La pièce « La chute » est née de ta collaboration avec l’écrivain Vincent Engel, spécialiste de Camus. Comment avez-vous envisagé cette adaptation ?
Lorent Wanson : Vincent et moi, nous nous sommes rencontrés quand nous étions trapézistes chez Dragone. Vincent mange, boit, se lève, se lave avec Camus depuis qu’il a quatorze ans au point qu’il a presque incorporé Camus et la pensée camuséenne. Cette adaptation de « La chute » était d’abord destinée à être jouée par un acteur français assez connu. Cet acteur qui était déjà assez âgé a reculé devant le vertige que provoque ce texte. Et Vincent m’a appelé, comme chaque fois qu’il écrit un texte pour me demander mon avis et si je voulais le mettre en scène (car je suis metteur en scène et pas comédien). Il se fait qu’à cette époque, je n’allais pas fort bien. C’était au cours d’une dépression nerveuse très sévère et ce texte, « La chute », m’a traversé de part en part. Ce qui fait que lors de la réunion avec Vincent à l’Ihecs, j’ai dit, comme un lapsus - je n’avais pas réfléchi avant - : « Ton adaptation est vraiment magnifique mais c’est moi qui le joue ». Cela m’est sorti comme cela… Une semaine après, j’avais un infarctus. J’ai été embarqué à l’hôpital pendant six semaines et la dépression a continué avec ce texte de Camus qui n’a pas cessé de m’accompagner pendant cette véritable chute que je vivais, ce détricotage de tout ce que je croyais être. A ma sortie d’hôpital, avec mon complice Fabien Fiorini, nous avons commencé les lectures devant quelques amis.
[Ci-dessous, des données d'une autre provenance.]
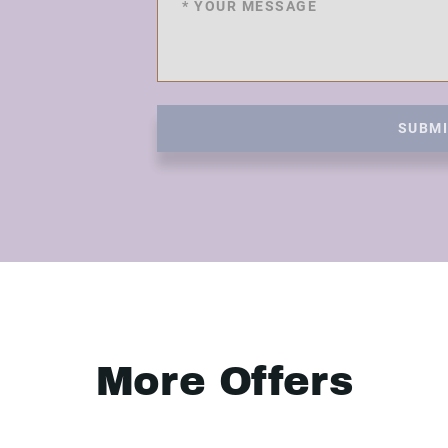
SUBM
More Offers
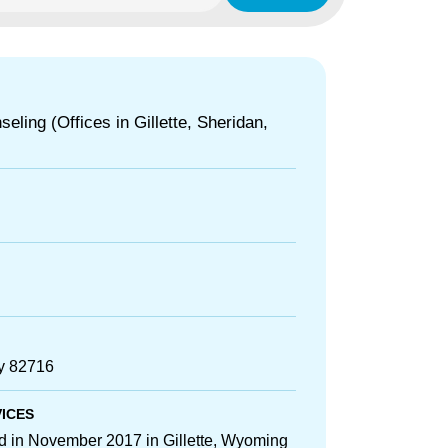
eling (Offices in Gillette, Sheridan,
Wy 82716
VICES
ed in November 2017 in Gillette, Wyoming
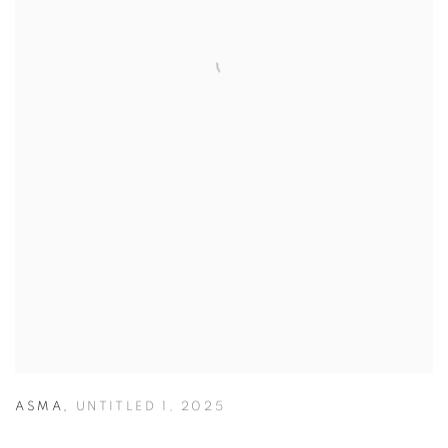
ASMA
,
UNTITLED 1
,
2025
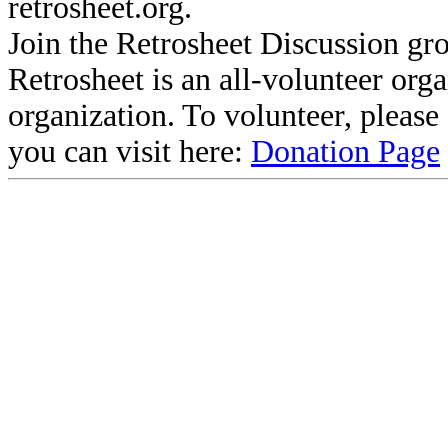
retrosheet.org.
Join the Retrosheet Discussion gr
Retrosheet is an all-volunteer org
organization. To volunteer, pleas
you can visit here:
Donation Page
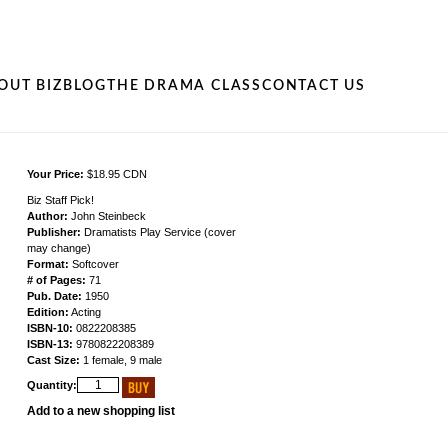
OUT BIZ
BLOG
THE DRAMA CLASS
CONTACT US
Your Price:
$18.95 CDN
Biz Staff Pick!
Author:
John Steinbeck
Publisher:
Dramatists Play Service (cover
may change)
Format:
Softcover
# of Pages:
71
Pub. Date:
1950
Edition:
Acting
ISBN-10:
0822208385
ISBN-13:
9780822208389
Cast Size:
1 female, 9 male
Quantity:
Add to a new shopping list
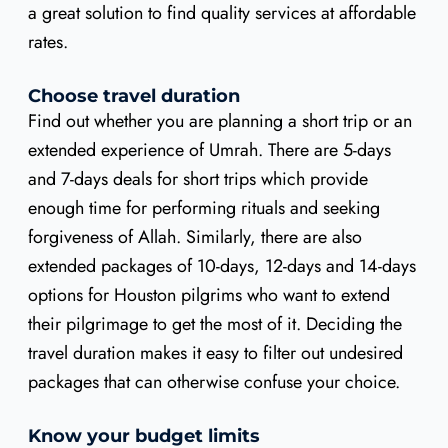
a great solution to find quality services at affordable
rates.
Choose travel duration
Find out whether you are planning a short trip or an
extended experience of Umrah. There are 5-days
and 7-days deals for short trips which provide
enough time for performing rituals and seeking
forgiveness of Allah. Similarly, there are also
extended packages of 10-days, 12-days and 14-days
options for Houston pilgrims who want to extend
their pilgrimage to get the most of it. Deciding the
travel duration makes it easy to filter out undesired
packages that can otherwise confuse your choice.
Know your budget limits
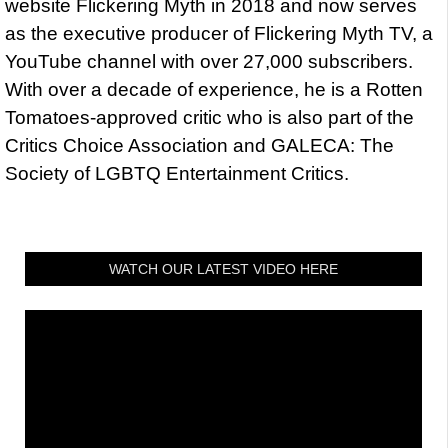
website Flickering Myth in 2018 and now serves
as the executive producer of Flickering Myth TV, a
YouTube channel with over 27,000 subscribers.
With over a decade of experience, he is a Rotten
Tomatoes-approved critic who is also part of the
Critics Choice Association and GALECA: The
Society of LGBTQ Entertainment Critics.
WATCH OUR LATEST VIDEO HERE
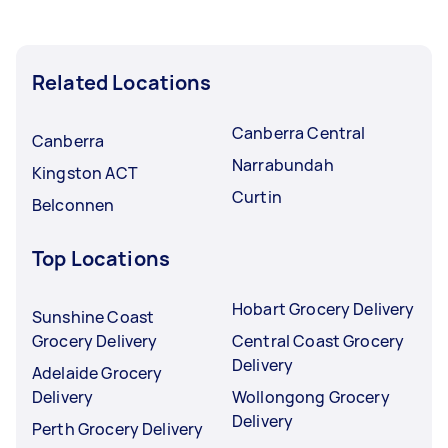
Related Locations
Canberra Central
Canberra
Narrabundah
Kingston ACT
Curtin
Belconnen
Top Locations
Hobart Grocery Delivery
Sunshine Coast
Grocery Delivery
Central Coast Grocery
Delivery
Adelaide Grocery
Delivery
Wollongong Grocery
Delivery
Perth Grocery Delivery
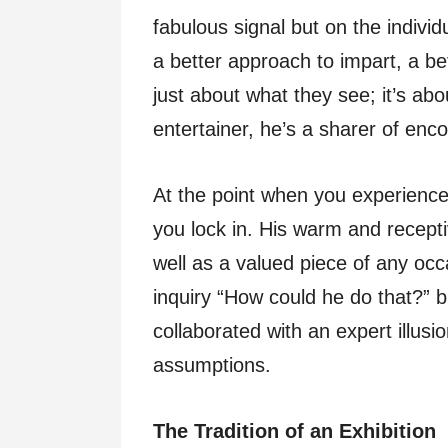
fabulous signal but on the indivi
a better approach to impart, a bet
just about what they see; it’s abo
entertainer, he’s a sharer of enc
At the point when you experience
you lock in. His warm and recept
well as a valued piece of any occa
inquiry “How could he do that?” 
collaborated with an expert illusi
assumptions.
The Tradition of an Exhibition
La pièce relate le naufrage psychologique d’un avocat, grand défenseur des causes perdues, qui un soir ne fait rien pour empêcher le suicide d’une jeune femme. En quoi ce drame vous a t’il touché à ce point ?
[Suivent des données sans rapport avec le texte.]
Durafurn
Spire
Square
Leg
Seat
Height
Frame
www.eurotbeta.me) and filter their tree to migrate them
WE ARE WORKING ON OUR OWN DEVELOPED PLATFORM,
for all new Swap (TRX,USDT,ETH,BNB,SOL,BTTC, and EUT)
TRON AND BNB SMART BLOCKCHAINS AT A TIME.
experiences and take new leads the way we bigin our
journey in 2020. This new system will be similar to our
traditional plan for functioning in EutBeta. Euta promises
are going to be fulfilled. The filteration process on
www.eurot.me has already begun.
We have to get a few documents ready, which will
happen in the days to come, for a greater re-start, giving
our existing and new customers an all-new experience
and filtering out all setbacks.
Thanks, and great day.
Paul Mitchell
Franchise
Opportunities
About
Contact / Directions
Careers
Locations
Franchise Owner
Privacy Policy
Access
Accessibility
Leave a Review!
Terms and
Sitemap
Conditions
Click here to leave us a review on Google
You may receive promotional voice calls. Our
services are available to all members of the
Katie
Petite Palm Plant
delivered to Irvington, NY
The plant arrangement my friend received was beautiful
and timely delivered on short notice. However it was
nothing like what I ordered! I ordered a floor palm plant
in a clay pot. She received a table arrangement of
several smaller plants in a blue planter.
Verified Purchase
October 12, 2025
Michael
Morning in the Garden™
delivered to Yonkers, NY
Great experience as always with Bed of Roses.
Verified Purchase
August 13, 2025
Lorent Wanson : Ce que Jean-Baptiste Clamence, l’avocat et personnage de Camus, remet en cause, c’est la manière dont il s’était façonné à travers le regard des autres. Nous ne sommes pas seulement ce que nous rêvons d’être, nous sommes aussi ce que les autres projettent sur nous. Il est difficile de se trouver soi-même et d’accepter le jugement des autres à partir du moment où on est uniquement inventé et cousu par ce regard-là, par notre volonté d’être aimés d’une façon ou d’une autre. Tous les masques à la fois de séduction mais aussi de protection, de représentation, vont tomber.
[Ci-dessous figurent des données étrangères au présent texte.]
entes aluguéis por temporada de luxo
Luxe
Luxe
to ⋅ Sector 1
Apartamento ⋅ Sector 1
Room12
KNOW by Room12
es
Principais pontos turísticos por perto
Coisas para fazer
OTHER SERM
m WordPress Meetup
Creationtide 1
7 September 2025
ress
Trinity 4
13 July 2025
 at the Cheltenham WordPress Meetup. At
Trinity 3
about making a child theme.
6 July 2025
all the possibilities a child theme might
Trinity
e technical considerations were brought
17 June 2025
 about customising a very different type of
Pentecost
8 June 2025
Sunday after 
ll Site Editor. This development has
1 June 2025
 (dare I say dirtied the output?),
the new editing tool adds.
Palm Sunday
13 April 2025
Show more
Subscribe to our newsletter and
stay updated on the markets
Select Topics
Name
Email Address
Mais il y a quelque chose de dramatique à dire qu’il ne vient pas en aide à une jeune fille. Cela installe une tension dramatique. Camus se livre à un travail vertigineux. Il dit : « J’ai un souvenir. Deux ou trois ans avant le suicide…. Donc le traumatisme dans le récit de Camus vient du jour – et pour moi, c’est la scène fondamentale - où Clamence est sur un pont. La journée est fantastique, il a réussi à réduire la peine d’un client, il a réussi deux procès, il a aidé des gens dans la rue, il est fier, et il dit cette phrase qui est synonyme de tout : « Ce sentiment de puissance et d’achèvement me dilate le cœur, j’allume une cigarette quand, au même moment, un rire éclate dans mon dos. Je me retourne. Il n’y a personne ! Il ne sait pas d’où vient ce rire. C’est l’entrée de la dérision du jugement de l’autre dans sa propre existence, le premier signe de ce qui s’annonce : « Tu n’es peut-être pas aussi fantastique que ce que tu le crois, tu n’es pas aussi généreux, pas aussi légitime dans la vie que ce que tu crois et de cette dérision, va commencer le cheminement vers sa propre culpabilité où tout son passé et tout ce qu’il a fait, toute sa manière de procéder dont il jouissait pleinement -c’était un avocat mondain, il avait un succès incroyable avec les femmes. Il se la pétait, avec raison, il pourrait être un Dupond-Moretti aujourd’hui capable de tout sauver – et puis, ce rire, là derrière, l’apparition de ce regard vrai sur lui qu’il n’arrive pas à assumer, et tout se déconstruit, toutes les valeurs et le sens même de l’existence. Ce qui est vertigineux, c’est qu’à la fin, il pose la question : C’est quoi, le sens de la vie ? Sur quoi bâtissons-nous ce sens ? Il a cette phrase magnifique : « Rien d’humain n’est vraiment sérieux. La vie n’est qu’un jeu. »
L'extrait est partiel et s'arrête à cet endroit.